One Sunday morning a few weeks later, I walk in the doors of the church and there’s Brandon with a big smile on his face. “The sky is clear and conditions are great. Today is an awesome day to go flying.” So, I went on that ride and it was great.
As we flew, I noticed several of the gauges and instruments. So, being the inquisitive person that I am I started asking questions about different things and what they were for. One of the gauges was the attitude indicator. The attitude of an airplane determines its nose position. So, if you have a nose up attitude, you’re climbing. If you have a nose down attitude, you’re descending. The attitude of the plane determines whether it’s going up or diving down.
The same is true of the Christian life. There are Christians who exhibit a nose up attitude and their walk with God climbs. Others, have a nose down attitude and dive into some most needless things of life.
It’s been said: Attitude almost always determines your altitude in life.
The attitude that we have as Christians also has a tremendous impact on the vitality and the success of our walk with Christ.
See the best in people See the worst in people
Move forward Move backward
Praise others Criticize others
One of the greatest challenges in the Christian walk is to remain positive for Christ in a negative and confused world. Our attitude shapes the kind of walk with God that we will experience.
4 Rejoice in the Lord always. I will say it again: Rejoice! 5 Let your gentleness be evident to all. The Lord is near. 6 Do not be anxious about anything, but in everything, by prayer and petition, with thanksgiving, present your requests to God. 7 And the peace of God, which transcends all understanding, will guard your hearts and your minds in Christ Jesus. 8 Finally, brothers, whatever is true, whatever is noble, whatever is right, whatever is pure, whatever is lovely, whatever is admirable--if anything is excellent or praiseworthy--think about such things. 9 Whatever you have learned or received or heard from me, or seen in me--put it into practice. And the God of peace will be with you.
I. The perspective of joy
The action of rejoicing is allowing your life to be filled with the supernatural joy of heaven. It is allowing God to fill your life with your presence. It is allowing the atmosphere of heaven to flood your soul. To rejoice is to be given an undefinable strength and undefeated gladness. Rejoicing is allowing the unsurpressible spirit of heaven to spill over into every area of your life and then have it overflow to the lives of others. True joy can never be contained and it can never be confined.

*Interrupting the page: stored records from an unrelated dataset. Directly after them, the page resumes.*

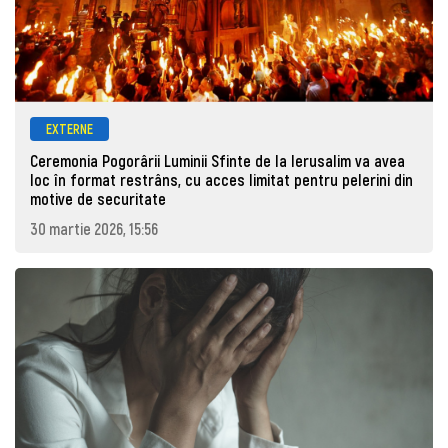
EXTERNE
Ceremonia Pogorârii Luminii Sfinte de la Ierusalim va avea
loc în format restrâns, cu acces limitat pentru pelerini din
motive de securitate
30 martie 2026, 15:56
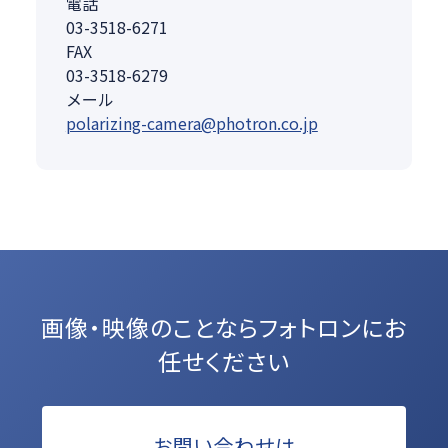
電話
03-3518-6271
FAX
03-3518-6279
メール
polarizing-camera@photron.co.jp
画像・映像のことなら
フォトロンにお
任せください
お問い合わせは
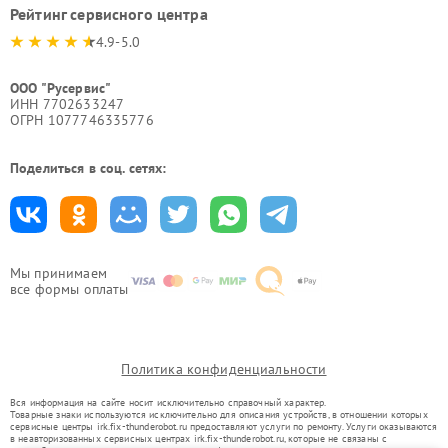
Рейтинг сервисного центра
4.9-5.0
ООО "Русервис"
ИНН 7702633247
ОГРН 1077746335776
Поделиться в соц. сетях:
Мы принимаем
все формы оплаты
Политика конфиденциальности
Вся информация на сайте носит исключительно справочный характер.
Товарные знаки используются исключительно для описания устройств, в отношении которых
сервисные центры irk.fix-thunderobot.ru предоставляют услуги по ремонту. Услуги оказываются
в неавторизованных сервисных центрах irk.fix-thunderobot.ru, которые не связаны с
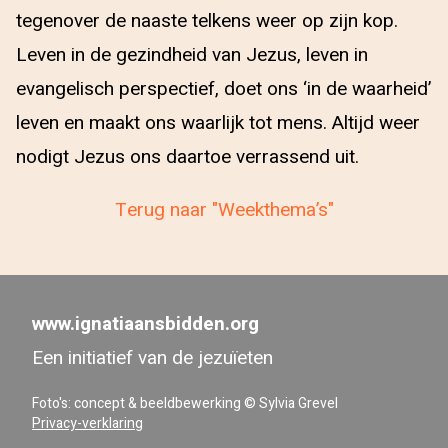
tegenover de naaste telkens weer op zijn kop.
Leven in de gezindheid van Jezus, leven in
evangelisch perspectief, doet ons ‘in de waarheid’
leven en maakt ons waarlijk tot mens. Altijd weer
nodigt Jezus ons daartoe verrassend uit.
Terug naar "Weekthema’s"
www.ignatiaansbidden.org
Een initiatief van de jezuïeten
Foto's: concept & beeldbewerking © Sylvia Grevel
Privacy-verklaring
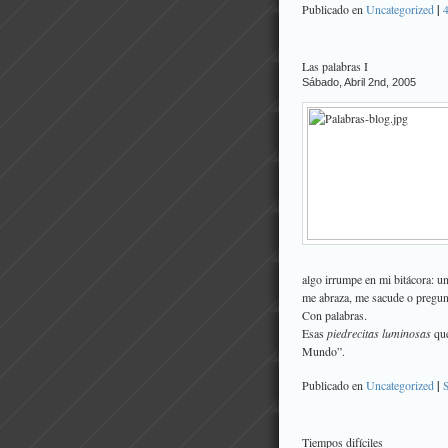
Publicado en
Uncategorized
|
Las palabras I
Sábado, Abril 2nd, 2005
algo irrumpe en mi bitácora: u
me abraza, me sacude o pregunt
Con palabras.
Esas
piedrecitas luminosas
que
Mundo”.
Publicado en
Uncategorized
|
Tiempos difíciles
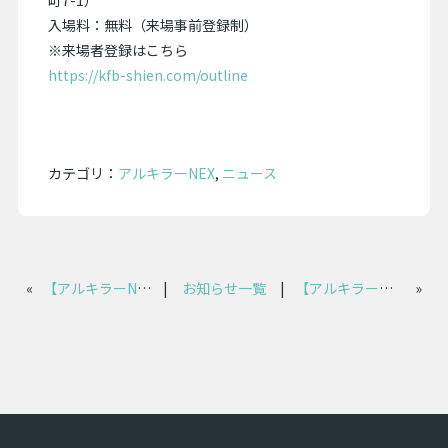
町7-1）
入場料：無料（来場事前登録制）
※来場者登録はこちら
https://kfb-shien.com/outline
カテゴリ：
アルキラーNEX
,
ニュース
«
【アルキラーNEX】アップデートのお知らせ
|
お知らせ一覧
|
【アルキラーシリーズ】導入社数5,000社突破のお知らせ
»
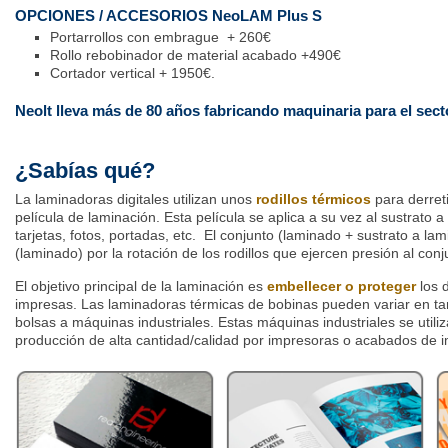
OPCIONES / ACCESORIOS NeoLAM Plus S
Portarrollos con embrague + 260€
Rollo rebobinador de material acabado +490€
Cortador vertical + 1950€.
Neolt lleva más de 80 años fabricando maquinaria para el secto
¿Sabías qué?
La laminadoras digitales utilizan unos
rodillos térmicos
para derret
película de laminación. Esta película se aplica a su vez al sustrato a
tarjetas, fotos, portadas, etc. El conjunto (laminado + sustrato a la
(laminado) por la rotación de los rodillos que ejercen presión al conj
El objetivo principal de la laminación es
embellecer o proteger
los 
impresas. Las laminadoras térmicas de bobinas pueden variar en 
bolsas a máquinas industriales. Estas máquinas industriales se utili
producción de alta cantidad/calidad por impresoras o acabados de i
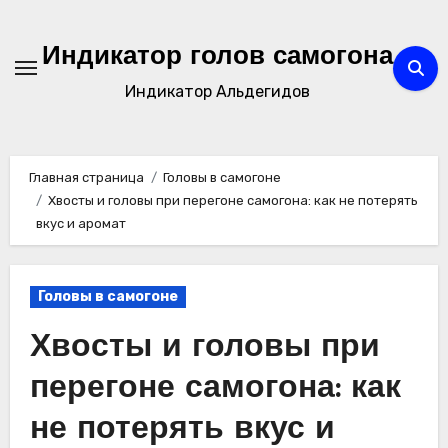
Перейти
к
Индикатор голов самогона
содержимому
Индикатор Альдегидов
Главная страница
Головы в самогоне
Хвосты и головы при перегоне самогона: как не потерять
вкус и аромат
Головы в самогоне
Хвосты и головы при
перегоне самогона: как
не потерять вкус и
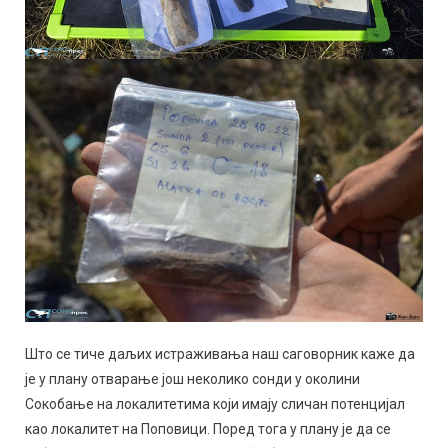
Што се тиче даљих истраживања наш саговорник каже да
је у плану отварање још неколико сонди у околини
Сокобање на локалитетима који имају сличан потенцијал
као локалитет на Поповици. Поред тога у плану је да се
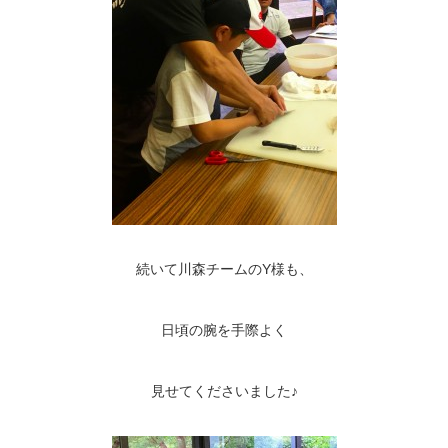
続いて川森チームのY様も、
日頃の腕を手際よく
見せてくださいました♪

When we read these words of Paul to the Philippian church, they seems to ring with an outpouring of true joy. These words just seem to give us a lift and help us to develop a positive Christian attitude. I believe it is vital to remember where Paul was when he penned this letter. He was in prison.
The word chains appears four separate times in the first chapter of Philippians.
It is right for me to feel this way about all of you, since I have you in my heart; for whether I am in chains or defending and confirming the gospel, all of you share in God’s grace with me. 1:7
As a result, it has become clear throughout the whole palace guard and to everyone else that I am in chains for Christ. 14 Because of my chains, most of the brothers in the Lord have been encouraged to speak the word of God more courageously and fearlessly. 13-14
The former preach Christ out of selfish ambition, not sincerely, supposing that they can stir up trouble for me while I am in chains. 1:17
Paul is either in a Roman dungeon or serving a type of house arrest. He was either chained to a wall in a cell or chained between two Roman soldiers. His plight was obvious to all but still he maintained an amazing attitude.